5. Device health check

gcipuinfo contains a “device health check” function, which allows a monitoring system to rapidly detect when any of the configured IPUs or IPU-Machines are non-functional and should be taken out of use. This mechanism is not intended to provide detailed diagnostic information, it is concerned only with identifying which devices have failed.

The types of failure detected include:

  • Network misconfiguration, preventing a Poplar server from communicating with an IPU-Machine.

  • Hardware failure of an IPU, an RNIC, or another component of an IPU-Machine.

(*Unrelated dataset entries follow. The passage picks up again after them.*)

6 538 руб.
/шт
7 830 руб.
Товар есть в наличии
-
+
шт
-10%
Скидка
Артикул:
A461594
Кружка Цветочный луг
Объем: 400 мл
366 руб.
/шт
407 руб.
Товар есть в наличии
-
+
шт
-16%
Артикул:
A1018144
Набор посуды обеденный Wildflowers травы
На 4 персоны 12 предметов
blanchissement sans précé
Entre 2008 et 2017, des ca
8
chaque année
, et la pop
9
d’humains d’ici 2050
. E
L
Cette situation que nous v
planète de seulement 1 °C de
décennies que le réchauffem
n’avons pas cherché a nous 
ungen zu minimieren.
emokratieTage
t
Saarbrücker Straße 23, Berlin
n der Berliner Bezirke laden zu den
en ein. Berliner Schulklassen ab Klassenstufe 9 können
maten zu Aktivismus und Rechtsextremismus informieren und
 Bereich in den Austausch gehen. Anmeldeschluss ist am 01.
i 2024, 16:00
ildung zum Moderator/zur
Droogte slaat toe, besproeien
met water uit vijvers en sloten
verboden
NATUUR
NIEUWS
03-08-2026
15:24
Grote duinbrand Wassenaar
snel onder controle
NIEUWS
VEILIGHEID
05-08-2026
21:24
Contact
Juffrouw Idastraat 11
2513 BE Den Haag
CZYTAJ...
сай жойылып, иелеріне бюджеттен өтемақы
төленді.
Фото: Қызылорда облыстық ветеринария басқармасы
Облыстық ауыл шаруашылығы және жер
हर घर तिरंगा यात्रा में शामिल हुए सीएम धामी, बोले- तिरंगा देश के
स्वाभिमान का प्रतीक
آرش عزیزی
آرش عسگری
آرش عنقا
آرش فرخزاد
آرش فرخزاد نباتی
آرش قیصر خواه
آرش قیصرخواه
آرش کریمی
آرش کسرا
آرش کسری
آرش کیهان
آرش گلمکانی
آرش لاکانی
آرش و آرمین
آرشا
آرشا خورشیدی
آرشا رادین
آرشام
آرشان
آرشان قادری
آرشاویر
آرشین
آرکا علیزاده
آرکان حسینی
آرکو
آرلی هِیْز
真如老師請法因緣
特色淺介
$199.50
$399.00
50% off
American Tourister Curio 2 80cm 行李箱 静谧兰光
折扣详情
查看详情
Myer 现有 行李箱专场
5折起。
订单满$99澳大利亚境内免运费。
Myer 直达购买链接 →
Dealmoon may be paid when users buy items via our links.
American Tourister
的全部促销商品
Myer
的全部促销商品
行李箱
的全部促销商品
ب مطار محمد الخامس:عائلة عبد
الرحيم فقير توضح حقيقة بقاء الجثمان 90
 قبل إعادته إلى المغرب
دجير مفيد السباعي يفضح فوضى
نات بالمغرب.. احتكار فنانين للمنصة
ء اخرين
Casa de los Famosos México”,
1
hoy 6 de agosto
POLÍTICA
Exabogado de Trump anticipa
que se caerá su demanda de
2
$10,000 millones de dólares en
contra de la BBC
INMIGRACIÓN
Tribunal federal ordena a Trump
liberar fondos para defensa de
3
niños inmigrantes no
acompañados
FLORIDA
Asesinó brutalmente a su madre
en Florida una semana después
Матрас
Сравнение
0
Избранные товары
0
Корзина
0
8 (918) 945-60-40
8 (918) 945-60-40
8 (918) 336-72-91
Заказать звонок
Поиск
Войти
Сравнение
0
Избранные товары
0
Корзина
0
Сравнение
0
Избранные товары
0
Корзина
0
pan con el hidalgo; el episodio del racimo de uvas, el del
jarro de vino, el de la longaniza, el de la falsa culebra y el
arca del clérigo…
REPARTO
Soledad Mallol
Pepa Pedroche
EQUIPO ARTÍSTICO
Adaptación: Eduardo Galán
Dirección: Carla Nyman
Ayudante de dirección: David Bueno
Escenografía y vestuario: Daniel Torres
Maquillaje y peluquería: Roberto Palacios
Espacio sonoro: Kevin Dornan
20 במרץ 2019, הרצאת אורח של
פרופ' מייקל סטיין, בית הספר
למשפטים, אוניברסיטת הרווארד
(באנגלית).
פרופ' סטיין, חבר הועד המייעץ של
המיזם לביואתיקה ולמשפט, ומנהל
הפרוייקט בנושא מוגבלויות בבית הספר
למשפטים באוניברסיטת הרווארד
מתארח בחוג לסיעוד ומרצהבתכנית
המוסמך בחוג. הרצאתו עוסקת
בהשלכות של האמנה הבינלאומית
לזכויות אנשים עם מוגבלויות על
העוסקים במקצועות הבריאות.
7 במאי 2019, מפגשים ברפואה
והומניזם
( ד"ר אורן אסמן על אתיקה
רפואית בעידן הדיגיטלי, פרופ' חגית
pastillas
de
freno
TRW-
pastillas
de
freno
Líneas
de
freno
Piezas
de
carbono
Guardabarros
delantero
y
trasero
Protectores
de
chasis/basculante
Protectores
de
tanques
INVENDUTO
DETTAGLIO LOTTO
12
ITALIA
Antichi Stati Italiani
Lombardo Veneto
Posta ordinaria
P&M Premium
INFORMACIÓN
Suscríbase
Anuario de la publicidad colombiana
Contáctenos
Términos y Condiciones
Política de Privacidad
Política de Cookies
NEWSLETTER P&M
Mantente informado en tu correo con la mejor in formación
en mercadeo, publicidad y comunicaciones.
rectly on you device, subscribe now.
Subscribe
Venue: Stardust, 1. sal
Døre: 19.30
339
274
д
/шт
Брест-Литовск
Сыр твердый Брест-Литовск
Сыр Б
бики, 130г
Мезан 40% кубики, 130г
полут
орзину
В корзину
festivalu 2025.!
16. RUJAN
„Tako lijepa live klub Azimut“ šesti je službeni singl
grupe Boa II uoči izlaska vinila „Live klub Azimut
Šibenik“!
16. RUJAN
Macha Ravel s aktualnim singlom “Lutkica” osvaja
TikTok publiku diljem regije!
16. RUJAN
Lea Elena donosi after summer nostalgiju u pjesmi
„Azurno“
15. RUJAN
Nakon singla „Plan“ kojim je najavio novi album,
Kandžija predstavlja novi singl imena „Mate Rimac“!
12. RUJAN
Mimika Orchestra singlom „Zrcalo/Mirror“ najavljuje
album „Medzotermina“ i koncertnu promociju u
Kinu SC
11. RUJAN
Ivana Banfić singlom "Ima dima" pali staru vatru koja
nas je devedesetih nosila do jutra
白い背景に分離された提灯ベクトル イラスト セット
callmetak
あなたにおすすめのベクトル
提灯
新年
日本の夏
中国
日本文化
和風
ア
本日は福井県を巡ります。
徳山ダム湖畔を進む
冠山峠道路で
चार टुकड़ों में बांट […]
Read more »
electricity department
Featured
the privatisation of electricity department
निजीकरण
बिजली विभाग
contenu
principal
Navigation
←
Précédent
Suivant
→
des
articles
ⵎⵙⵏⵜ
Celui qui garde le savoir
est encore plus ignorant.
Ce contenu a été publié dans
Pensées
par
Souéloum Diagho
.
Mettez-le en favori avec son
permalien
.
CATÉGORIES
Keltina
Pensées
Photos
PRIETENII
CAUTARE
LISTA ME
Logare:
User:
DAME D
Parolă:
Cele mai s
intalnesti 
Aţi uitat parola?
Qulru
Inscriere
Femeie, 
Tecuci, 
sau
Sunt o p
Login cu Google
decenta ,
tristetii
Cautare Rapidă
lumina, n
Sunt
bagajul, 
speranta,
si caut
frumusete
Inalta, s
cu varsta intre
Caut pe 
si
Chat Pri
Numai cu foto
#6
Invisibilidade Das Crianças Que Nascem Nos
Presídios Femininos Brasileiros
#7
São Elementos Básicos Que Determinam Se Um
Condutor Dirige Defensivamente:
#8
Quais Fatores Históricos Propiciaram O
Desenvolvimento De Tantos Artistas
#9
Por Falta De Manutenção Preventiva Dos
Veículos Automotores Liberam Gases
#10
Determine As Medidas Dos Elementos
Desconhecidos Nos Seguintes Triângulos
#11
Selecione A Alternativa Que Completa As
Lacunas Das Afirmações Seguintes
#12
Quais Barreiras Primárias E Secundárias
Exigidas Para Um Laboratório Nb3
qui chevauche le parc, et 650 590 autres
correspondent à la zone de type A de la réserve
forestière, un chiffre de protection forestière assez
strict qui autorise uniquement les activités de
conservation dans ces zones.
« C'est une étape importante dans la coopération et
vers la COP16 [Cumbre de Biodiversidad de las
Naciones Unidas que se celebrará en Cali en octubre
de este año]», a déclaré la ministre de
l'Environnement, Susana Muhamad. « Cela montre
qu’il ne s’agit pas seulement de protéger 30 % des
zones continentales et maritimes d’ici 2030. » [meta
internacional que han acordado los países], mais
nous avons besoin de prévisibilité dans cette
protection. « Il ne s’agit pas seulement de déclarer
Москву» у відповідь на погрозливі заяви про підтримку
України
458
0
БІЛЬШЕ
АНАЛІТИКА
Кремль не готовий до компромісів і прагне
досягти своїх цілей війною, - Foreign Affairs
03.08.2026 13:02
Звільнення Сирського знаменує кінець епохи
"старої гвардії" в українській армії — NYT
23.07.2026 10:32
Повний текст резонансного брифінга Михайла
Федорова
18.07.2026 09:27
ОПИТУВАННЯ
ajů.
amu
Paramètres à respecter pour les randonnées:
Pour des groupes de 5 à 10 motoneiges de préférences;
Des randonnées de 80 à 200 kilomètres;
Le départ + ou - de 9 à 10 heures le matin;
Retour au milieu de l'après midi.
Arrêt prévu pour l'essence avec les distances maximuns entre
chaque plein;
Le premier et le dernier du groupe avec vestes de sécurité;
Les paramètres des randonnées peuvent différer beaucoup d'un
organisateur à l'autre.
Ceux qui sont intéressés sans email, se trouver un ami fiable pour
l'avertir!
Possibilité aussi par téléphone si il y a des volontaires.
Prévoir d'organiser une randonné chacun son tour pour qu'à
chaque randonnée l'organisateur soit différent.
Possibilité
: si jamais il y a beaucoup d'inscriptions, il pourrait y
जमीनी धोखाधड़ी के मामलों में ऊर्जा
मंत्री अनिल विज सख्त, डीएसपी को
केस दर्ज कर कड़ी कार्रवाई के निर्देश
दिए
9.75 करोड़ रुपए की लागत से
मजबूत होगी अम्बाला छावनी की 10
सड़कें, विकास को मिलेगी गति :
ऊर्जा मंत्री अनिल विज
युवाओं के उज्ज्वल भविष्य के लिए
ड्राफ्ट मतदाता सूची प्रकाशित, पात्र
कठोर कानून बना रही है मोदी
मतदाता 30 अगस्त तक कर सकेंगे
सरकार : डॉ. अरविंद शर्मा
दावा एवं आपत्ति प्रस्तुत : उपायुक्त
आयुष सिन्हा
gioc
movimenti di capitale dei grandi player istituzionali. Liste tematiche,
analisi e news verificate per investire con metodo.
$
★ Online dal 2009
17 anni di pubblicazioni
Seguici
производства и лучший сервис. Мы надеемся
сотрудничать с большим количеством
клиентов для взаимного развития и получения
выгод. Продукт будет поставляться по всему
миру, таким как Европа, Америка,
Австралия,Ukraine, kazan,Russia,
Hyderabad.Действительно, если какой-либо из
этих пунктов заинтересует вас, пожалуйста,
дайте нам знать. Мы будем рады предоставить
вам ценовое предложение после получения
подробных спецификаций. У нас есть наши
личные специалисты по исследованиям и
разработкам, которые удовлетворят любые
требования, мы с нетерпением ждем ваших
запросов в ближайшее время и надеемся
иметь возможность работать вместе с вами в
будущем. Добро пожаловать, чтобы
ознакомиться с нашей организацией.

The API for the device health check is a single function gcipuinfo::checkHealthOfDevices() that returns a JSON string. If no problems were detected, this will be an empty object "{}", otherwise it will list the failing IPUs. If the health check failed to run, a description of the error will be returned. A monitoring system would continually call this function to poll for failures.

By default, gcipuinfo will only check devices in the currently active partition. You can configure gcipuinfo to run health checks on devices in other partitions, by supplying DiscoverAllPartitionIPUs as the discoveryMode argument of the gcipuinfo::gcipuinfo() object constructor. This is demonstrated in the gc_health_check example program.

Note

It is not possible to use both DiscoverAllPartitionIPUs and DiscoverActivePartitionIPUs modes in the same process.

Note

Information about available partitions is only retrieved once, at program start up. If partitions are added or removed any monitoring programs will need to be restarted to obtain updated partition information.

5.1. Health check results

Example JSON health check report with two failing IPUs in partition p1 on IPU-Machine 10.1.5.10:

{
  "hosts": {
    "10.1.5.10": [
      {
        "error": "device",
        "id": "2",
        "partition": "p1",
        "board ipu index": "1"
      },
      {
        "error": "connection",
        "id": "3",
        "partition": "p1",
        "board ipu index": "0"
      }
    ]
  }
}

Device ID 2 has failed due to a “device” error, which may suggest a hardware or device driver problem. Device ID 3 has failed due to a “connection” error, which may indicate a network problem or a disabled IPUoF server.

Example JSON report where the health check failed to run:

{
  "description": "configuration error\n",
  "error": "no devices found"
}

In this case the health check could not be run because no IPU devices were found. The description shows that this is due to a problem with the configuration, for example a partition may not be set up.